Wow this is interesting, however, the reward seems way too less to me.

Comment by sans_souse 1 day ago

$5k is such a small payout for this sort of finding.

Comment by arcwhite 1 day ago

It's actually pretty on-par for most bug bounties. They used the same exploit on a few programs and got $11k total which ain't bad return on time.

Comment by sans_souse 1 day ago

No I know it's on par I guess better rephrasing would be the par is still too low

Comment by arcwhite 1 day ago

Compared to what? What's your baseline for how much a user-interaction-required XSS vulnerability should be worth?

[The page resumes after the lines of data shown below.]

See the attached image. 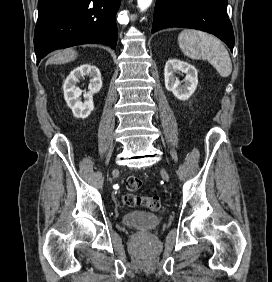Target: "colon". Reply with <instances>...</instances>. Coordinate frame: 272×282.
I'll return each mask as SVG.
<instances>
[{
	"label": "colon",
	"mask_w": 272,
	"mask_h": 282,
	"mask_svg": "<svg viewBox=\"0 0 272 282\" xmlns=\"http://www.w3.org/2000/svg\"><path fill=\"white\" fill-rule=\"evenodd\" d=\"M126 187L131 192H137L142 187L140 178L130 176L126 180ZM123 204L127 207H135L142 205L150 211H158L161 208V200L157 196H137L134 194H126L123 196Z\"/></svg>",
	"instance_id": "1"
}]
</instances>
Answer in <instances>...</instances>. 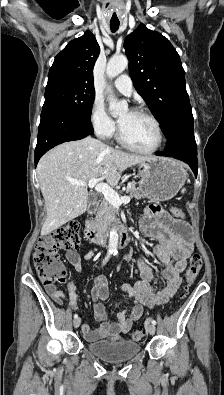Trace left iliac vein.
Returning <instances> with one entry per match:
<instances>
[{
	"label": "left iliac vein",
	"mask_w": 224,
	"mask_h": 395,
	"mask_svg": "<svg viewBox=\"0 0 224 395\" xmlns=\"http://www.w3.org/2000/svg\"><path fill=\"white\" fill-rule=\"evenodd\" d=\"M147 331L149 332V334L154 335L155 331H156L155 325H153V324L148 325Z\"/></svg>",
	"instance_id": "obj_1"
}]
</instances>
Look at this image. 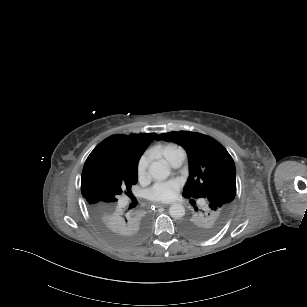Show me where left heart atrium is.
<instances>
[{
    "mask_svg": "<svg viewBox=\"0 0 307 307\" xmlns=\"http://www.w3.org/2000/svg\"><path fill=\"white\" fill-rule=\"evenodd\" d=\"M176 188L171 182H162L149 190V197L156 201H167L174 197Z\"/></svg>",
    "mask_w": 307,
    "mask_h": 307,
    "instance_id": "left-heart-atrium-1",
    "label": "left heart atrium"
}]
</instances>
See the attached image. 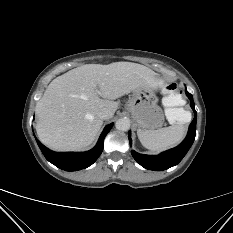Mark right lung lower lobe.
Here are the masks:
<instances>
[{
	"instance_id": "right-lung-lower-lobe-1",
	"label": "right lung lower lobe",
	"mask_w": 233,
	"mask_h": 233,
	"mask_svg": "<svg viewBox=\"0 0 233 233\" xmlns=\"http://www.w3.org/2000/svg\"><path fill=\"white\" fill-rule=\"evenodd\" d=\"M112 126L113 123L105 127L94 149L83 153L53 152L46 148L39 140L36 139V141L43 155L49 162H51L52 164H54L62 170L76 171L89 167L97 160V158L100 156L103 150L104 138L110 131Z\"/></svg>"
}]
</instances>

Comment by sans_souse 1 day ago

I'm not basing it on math.

Are you saying tho that 2.5k wouldhave been adequate in 2019? I expect 5k would have been on par then too. But idk

Comment by ChrisArchitect 1 day ago

Related:

We pwned X, Vercel, Cursor, and Discord through a supply-chain attack

https://news.ycombinator.com/item?id=46317098

Comment by frandroid 1 day ago

> alongside, we can poison the nextjs cache for everyone for any site,

What??

Comment by vjay15 1 day ago

wow it felt like they were playing around lol

Comment by sigseg1v 1 day ago

isn't this actually XSRF and worse than XSS?

Also, if users can run arbitrary JS on someone else's server then what stops them from doing CPU-bound work such as crypto miners?